The razor and blade business model (or "tied products model") is based on providing durables that can only be used in combination with, and are unusable without, complementary consumables. The purpose is to tie a customer to an ongoing stream of supplies over time. In the basic form a durable is sold at a discount or given away for free, while the dependent consumables are sold with a considerable higher margin recouping lost profits.
Examples of tied products:
- Printers and ink cartridges
- Mobile phones and air time
- iPod and iTunes
- Free computers with tied Internet services
- Pdf readers and PDF tools
- Cameras and interchangeable lenses
- Instant cameras and film
- Game consoles and games
- Electric toothbrushes and brush heads
- Coffee machines and coffee pods
Open or Closed System
Different control mechanisms, such as trademarks, product design, design protection, patents and contracts are often used in combination to control the compatibility from other companies' products. Depending on the competitive setting, the developed control position and chosen business strategy, the company offering both durables and consumables can either compete or be a monopolist in the market for durables and/or consumables. This creates four simplified razor-and-blade models:
- Monopolist in durables, monopolist in consumables (Polaroid camera & Polaroid Films)

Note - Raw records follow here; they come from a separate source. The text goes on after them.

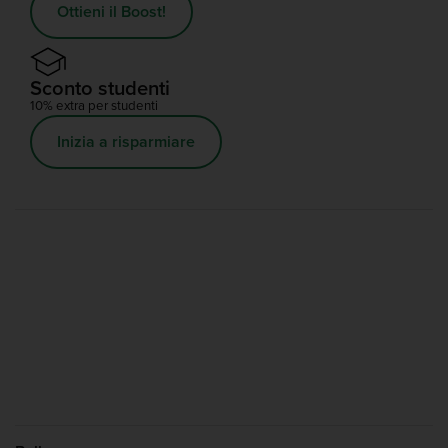
Ottieni il Boost!
Sconto studenti
10% extra per studenti
Inizia a risparmiare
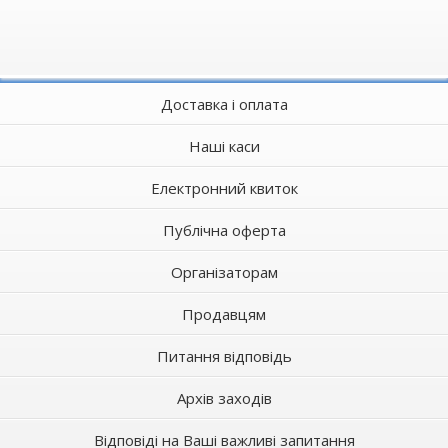
Доставка і оплата
Наші каси
Електронний квиток
Публічна оферта
Організаторам
Продавцям
Питання відповідь
Архів заходів
Відповіді на Ваші важливі запитання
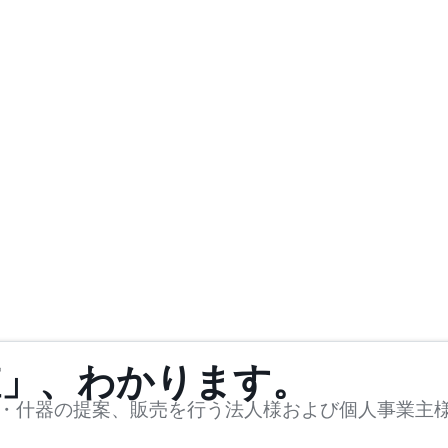
値」、わかります。
・什器の提案、販売を行う法人様および個人事業主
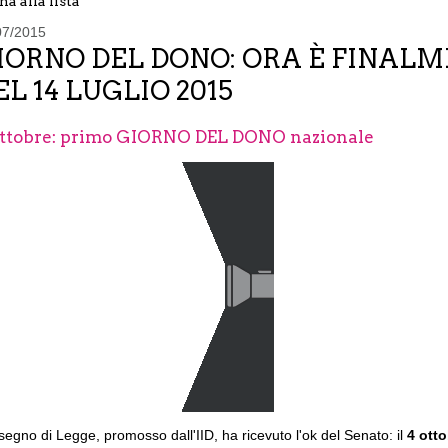
na alla lista
07/2015
IORNO DEL DONO: ORA È FINALME
EL 14 LUGLIO 2015
ottobre: primo GIORNO DEL DONO nazionale
isegno di Legge, promosso dall'IID, ha ricevuto l'ok del Senato: il
4 ott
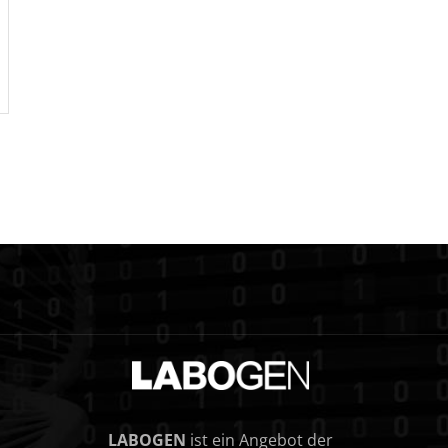
LABOGEN
ist ein Angebot der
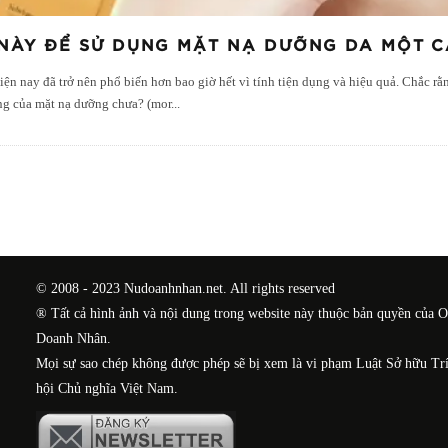
NÀY ĐỂ SỬ DỤNG MẶT NẠ DƯỠNG DA MỘT CÁ
ện nay đã trở nên phổ biến hơn bao giờ hết vì tính tiện dụng và hiệu quả. Chắc r
ăng của mặt nạ dưỡng chưa? (mor
...
© 2008 - 2023 Nudoanhnhan.net. All rights reserved
® Tất cả hình ảnh và nội dung trong website này thuộc bản quyền của 
Doanh Nhân.
Mọi sự sao chép không được phép sẽ bị xem là vi phạm Luật Sở hữu Tr
hội Chủ nghĩa Việt Nam.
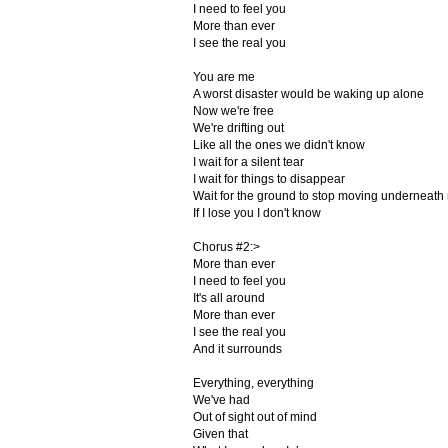
I need to feel you
More than ever
I see the real you
You are me
A worst disaster would be waking up alone
Now we're free
We're drifting out
Like all the ones we didn't know
I wait for a silent tear
I wait for things to disappear
Wait for the ground to stop moving underneath 
If I lose you I don't know
Chorus #2:>
More than ever
I need to feel you
It's all around
More than ever
I see the real you
And it surrounds
Everything, everything
We've had
Out of sight out of mind
Given that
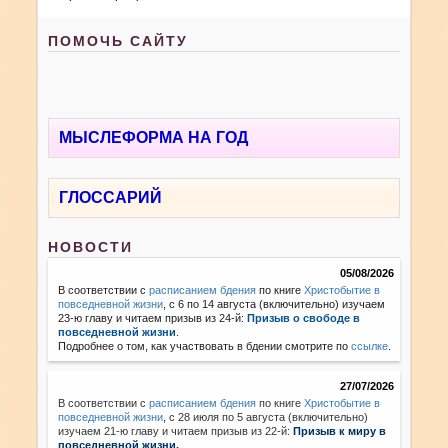
ПОМОЧЬ САЙТУ
МЫСЛЕФОРМА НА ГОД
ГЛОССАРИЙ
НОВОСТИ
05/08/2026
В соответствии с
расписанием бдения
по книге
Христобытие в
повседневной жизни
, с 6 по 14 августа (включительно) изучаем
23-ю главу и читаем призыв из 24-й:
Призыв о свободе в
повседневной жизни
.
Подробнее о том, как участвовать в бдении смотрите по
ссылке
.
27/07/2026
В соответствии с
расписанием бдения
по книге
Христобытие в
повседневной жизни
,
с 28 июля по 5 августа (включительно)
изучаем 21-ю главу и читаем призыв из 22-й:
Призыв к миру в
повседневной жизни.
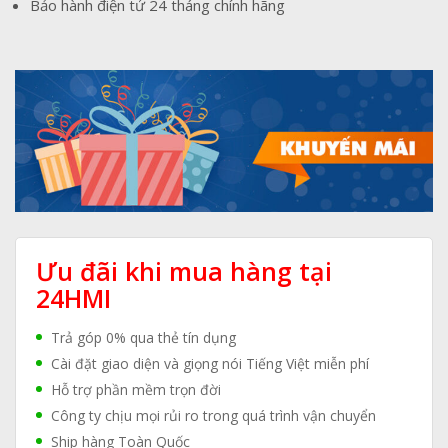
Bảo hành điện tử 24 tháng chính hãng
Ưu đãi khi mua hàng tại
24HMI
Trả góp 0% qua thẻ tín dụng
Cài đặt giao diện và giọng nói Tiếng Việt miễn phí
Hỗ trợ phần mềm trọn đời
Công ty chịu mọi rủi ro trong quá trình vận chuyển
Ship hàng Toàn Quốc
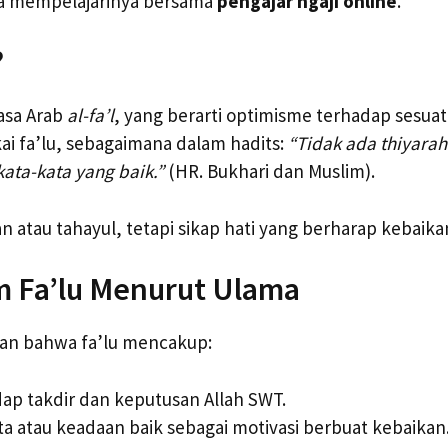
a mempelajarinya bersama
pengajar ngaji online
.
?
hasa Arab
al-fa’l
, yang berarti optimisme terhadap sesuat
 ﷺ menyukai fa’lu, sebagaimana dalam hadits:
“Tidak ada thiyarah
kata-kata yang baik.”
(HR. Bukhari dan Muslim).
n atau tahayul, tetapi sikap hati yang berharap kebaikan
Fa’lu Menurut Ulama
kan bahwa fa’lu mencakup:
ap takdir dan keputusan Allah SWT.
a atau keadaan baik sebagai motivasi berbuat kebaikan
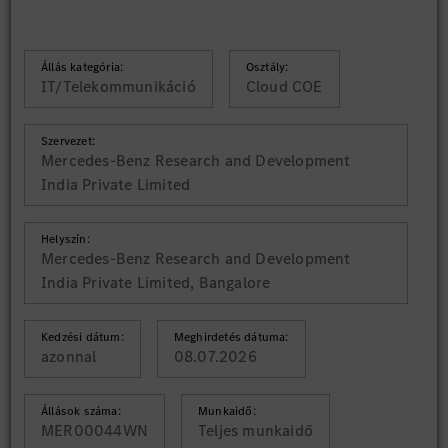
Állás kategória:
Osztály:
IT/Telekommunikáció
Cloud COE
Szervezet:
Mercedes-Benz Research and Development
India Private Limited
Helyszín:
Mercedes-Benz Research and Development
India Private Limited, Bangalore
Kedzési dátum:
Meghirdetés dátuma:
azonnal
08.07.2026
Állások száma:
Munkaidő:
MER00044WN
Teljes munkaidő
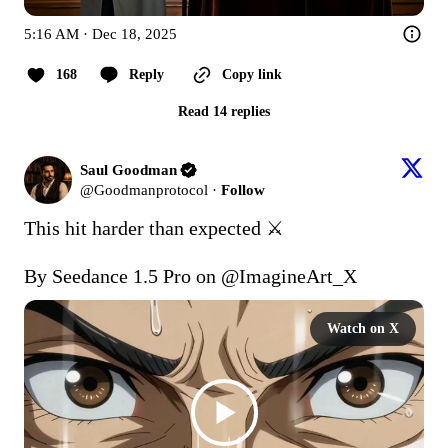
5:16 AM · Dec 18, 2025
168
Reply
Copy link
Read 14 replies
Saul Goodman
@
Goodmanprotocol
·
Follow
This hit harder than expected ⚔️

By Seedance 1.5 Pro on 
@ImagineArt_X
Watch on X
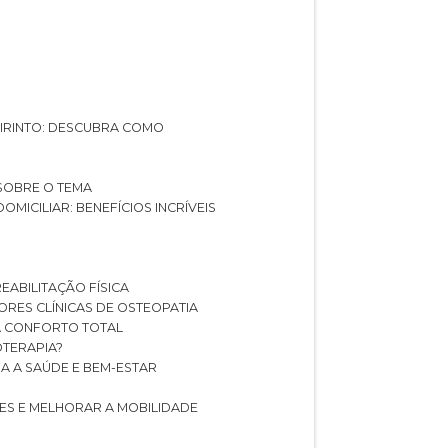
ABIRINTO: DESCUBRA COMO
 SOBRE O TEMA
DOMICILIAR: BENEFÍCIOS INCRÍVEIS
REABILITAÇÃO FÍSICA
HORES CLÍNICAS DE OSTEOPATIA
A CONFORTO TOTAL
IOTERAPIA?
RA A SAÚDE E BEM-ESTAR
RES E MELHORAR A MOBILIDADE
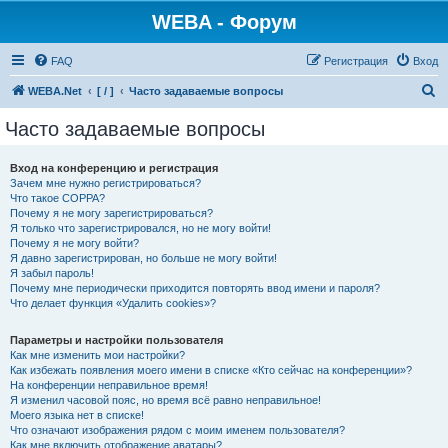
WEBA - Форум
FAQ
Регистрация
Вход
П
WEBA.Net
[ / ]
Часто задаваемые вопросы
о
Часто задаваемые вопросы
и
с
Вход на конференцию и регистрация
Зачем мне нужно регистрироваться?
к
Что такое COPPA?
Почему я не могу зарегистрироваться?
Я только что зарегистрировался, но не могу войти!
Почему я не могу войти?
Я давно зарегистрирован, но больше не могу войти!
Я забыл пароль!
Почему мне периодически приходится повторять ввод имени и пароля?
Что делает функция «Удалить cookies»?
Параметры и настройки пользователя
Как мне изменить мои настройки?
Как избежать появления моего имени в списке «Кто сейчас на конференции»?
На конференции неправильное время!
Я изменил часовой пояс, но время всё равно неправильное!
Моего языка нет в списке!
Что означают изображения рядом с моим именем пользователя?
Как мне включить отображение аватары?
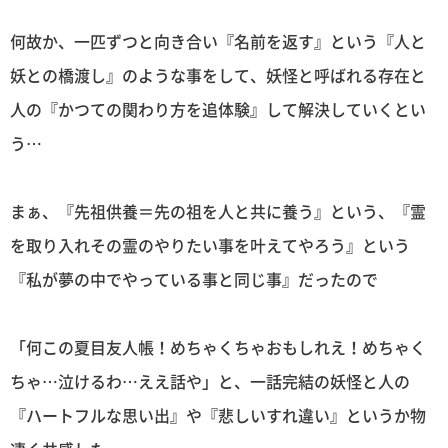
何故か、一匹ずつと向き合い『名前を返す』という『人と
妖との橋渡し』のような事をして、妖怪と呼ばれる存在と
人の『かつての関わり方を追体験』して解決していくとい
う…
まぁ、『先祖供養＝先の祖を人と共に養う』という、『霊
を取り入れその霊のやりたい事を叶えてやろう』という
『私が夢の中でやっている事と同じ事』だったので
「何この夏目友人帳！めちゃくちゃおもしれえ！めちゃく
ちゃ…泣けるわ…ええ話や」と、一話完結の妖怪と人の
『ハートフルな思い出』や『悲しいすれ違い』というか物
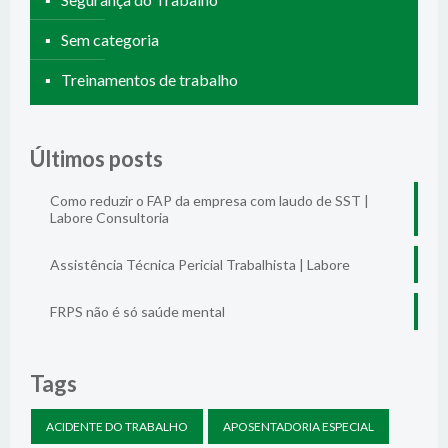
Sem categoria
Treinamentos de trabalho
Últimos posts
Como reduzir o FAP da empresa com laudo de SST |
Labore Consultoria
Assistência Técnica Pericial Trabalhista | Labore
FRPS não é só saúde mental
Tags
ACIDENTE DO TRABALHO
APOSENTADORIA ESPECIAL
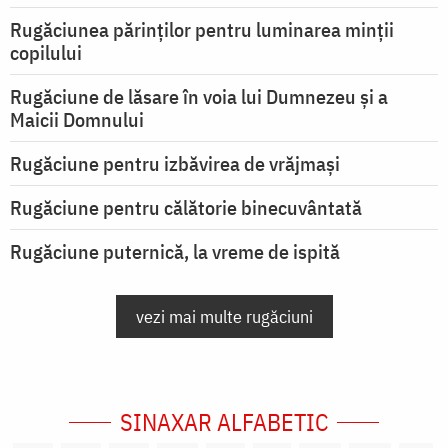
Rugăciunea părinților pentru luminarea minţii
copilului
Rugăciune de lăsare în voia lui Dumnezeu şi a
Maicii Domnului
Rugăciune pentru izbăvirea de vrăjmași
Rugăciune pentru călătorie binecuvântată
Rugăciune puternică, la vreme de ispită
vezi mai multe rugăciuni
SINAXAR ALFABETIC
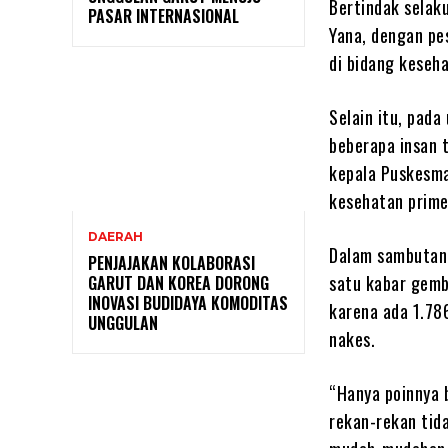
Bertindak selaku
PASAR INTERNASIONAL
Yana, dengan pe
di bidang keseh
Selain itu, pad
beberapa insan 
kepala Puskesma
kesehatan prime
DAERAH
Dalam sambutann
PENJAJAKAN KOLABORASI
satu kabar gembi
GARUT DAN KOREA DORONG
INOVASI BUDIDAYA KOMODITAS
karena ada 1.78
UNGGULAN
nakes.
“Hanya poinnya 
rekan-rekan tid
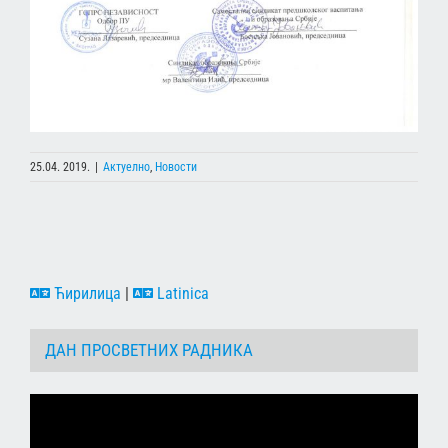
25.04. 2019.
|
Актуелно
,
Новости
Ћирилица
|
Latinica
ДАН ПРОСВЕТНИХ РАДНИКА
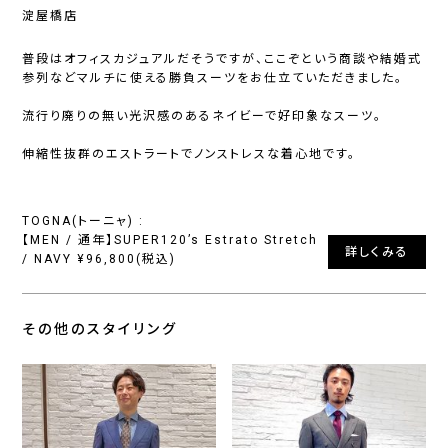
淀屋橋店
普段はオフィスカジュアルだそうですが、ここぞという商談や結婚式
参列などマルチに使える勝負スーツをお仕立ていただきました。
流行り廃りの無い光沢感のあるネイビーで好印象なスーツ。
伸縮性抜群のエストラートでノンストレスな着心地です。
TOGNA(トーニャ) :
【MEN / 通年】SUPER120’s Estrato Stretch
詳しくみる
/ NAVY ¥96,800(税込)
その他のスタイリング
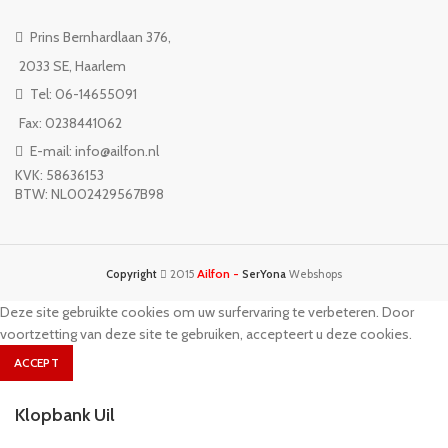
Prins Bernhardlaan 376,
2033 SE, Haarlem
Tel: 06-14655091
Fax: 0238441062
E-mail: info@ailfon.nl
KVK: 58636153
BTW: NL002429567B98
Ailfon -
Copyright
2015
SerYona
Webshops
Deze site gebruikte cookies om uw surfervaring te verbeteren. Door
voortzetting van deze site te gebruiken, accepteert u deze cookies.
ACCEPT
Klopbank Uil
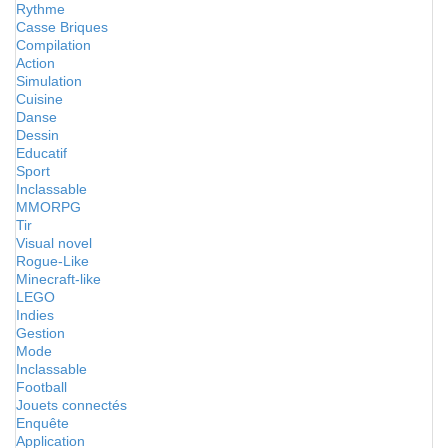
Rythme
Casse Briques
Compilation
Action
Simulation
Cuisine
Danse
Dessin
Educatif
Sport
Inclassable
MMORPG
Tir
Visual novel
Rogue-Like
Minecraft-like
LEGO
Indies
Gestion
Mode
Inclassable
Football
Jouets connectés
Enquête
Application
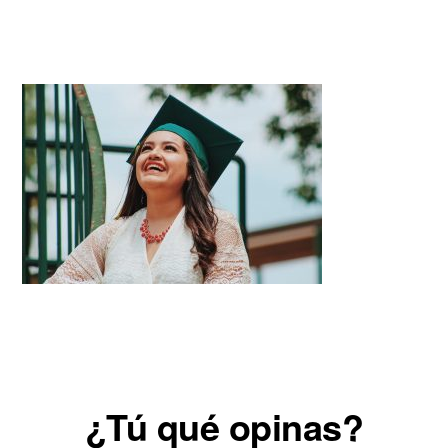
Reader
¿Tú qué opinas?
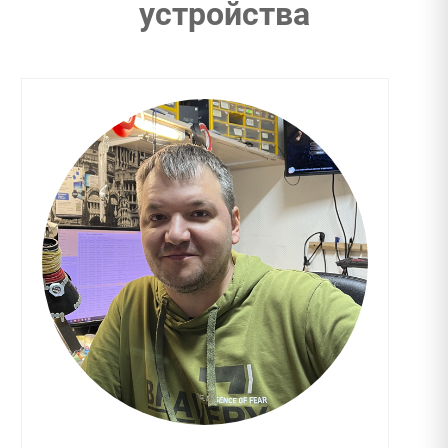
устройства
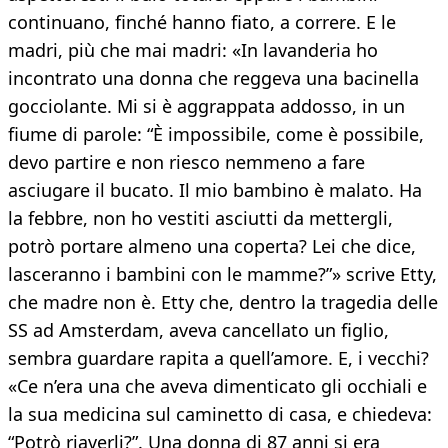
continuano, finché hanno fiato, a correre. E le
madri, più che mai madri: «In lavanderia ho
incontrato una donna che reggeva una bacinella
gocciolante. Mi si è aggrappata addosso, in un
fiume di parole: “È impossibile, come è possibile,
devo partire e non riesco nemmeno a fare
asciugare il bucato. Il mio bambino è malato. Ha
la febbre, non ho vestiti asciutti da mettergli,
potrò portare almeno una coperta? Lei che dice,
lasceranno i bambini con le mamme?”» scrive Etty,
che madre non è. Etty che, dentro la tragedia delle
SS ad Amsterdam, aveva cancellato un figlio,
sembra guardare rapita a quell’amore. E, i vecchi?
«Ce n’era una che aveva dimenticato gli occhiali e
la sua medicina sul caminetto di casa, e chiedeva:
“Potrò riaverli?”. Una donna di 87 anni si era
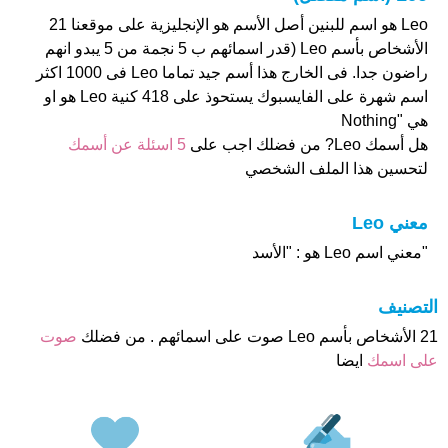
Leo هو اسم للبنين أصل الأسم هو الإنجليزية على موقعنا 21
الأشخاص بأسم Leo (قدر اسمائهم ب 5 نجمة من 5 يبدو انهم
راضون جدا. فى الخارج هذا أسم جيد تماما Leo فى 1000 اكثر
اسم شهرة على الفايسبوك يستحوذ على 418 كنية Leo هو او
هي "Nothing
هل أسمك Leo? من فضلك اجب على
5 اسئلة عن أسمك
لتحسين هذا الملف الشخصي
معني Leo
"معني اسم Leo هو : "الأسد
التصنيف
21 الأشخاص بأسم Leo صوت على اسمائهم . من فضلك
صوت
على اسمك
ايضا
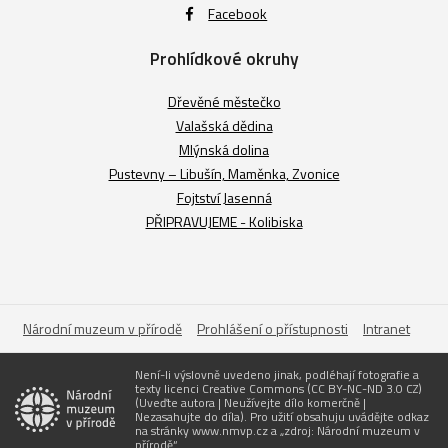
Facebook
Prohlídkové okruhy
Dřevěné městečko
Valašská dědina
Mlýnská dolina
Pustevny – Libušín, Maměnka, Zvonice
Fojtství Jasenná
PŘIPRAVUJEME - Kolibiska
Národní muzeum v přírodě
Prohlášení o přístupnosti
Intranet
Není-li výslovně uvedeno jinak, podléhají fotografie a
texty licenci Creative Commons (CC BY-NC-ND 3.0 CZ)
(Uveďte autora | Neužívejte dílo komerčně |
Nezasahujte do díla). Pro užití obsahuju uvádějte odkaz
na stránky www.nmvp.cz a „zdroj: Národní muzeum v
přírodě“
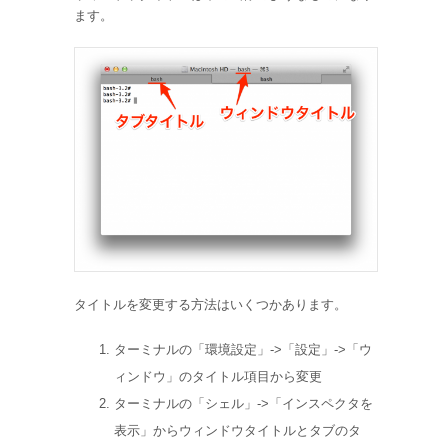
ます。
タイトルを変更する方法はいくつかあります。
ターミナルの「環境設定」->「設定」->「ウ
ィンドウ」のタイトル項目から変更
ターミナルの「シェル」->「インスペクタを
表示」からウィンドウタイトルとタブのタ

- Monopolist in durables, competition in consumables (iPod & iTunes)
- Competition in durables, monopolist in consumables (Razor & Blades)
- Competition in durables, competition in consumables (Senseo Coffee maker & Coffee Pods)
With strong value propositions and strong control mechanisms, a company may have the choice to keep the durables and/or consumables, closed or open in various different ways such as "free for everyone to manufacture and sell", "free in certain geographic regions", "free for licensees signing away certain rights", "license to manufacture and sell with royalty", "license to further develop the technology and IP with grant-backs" etc.
Why allow competition?
Companies may for various reasons choose to allow competition and allow customers to choose durables or consumable offered by a competing or complementary firm.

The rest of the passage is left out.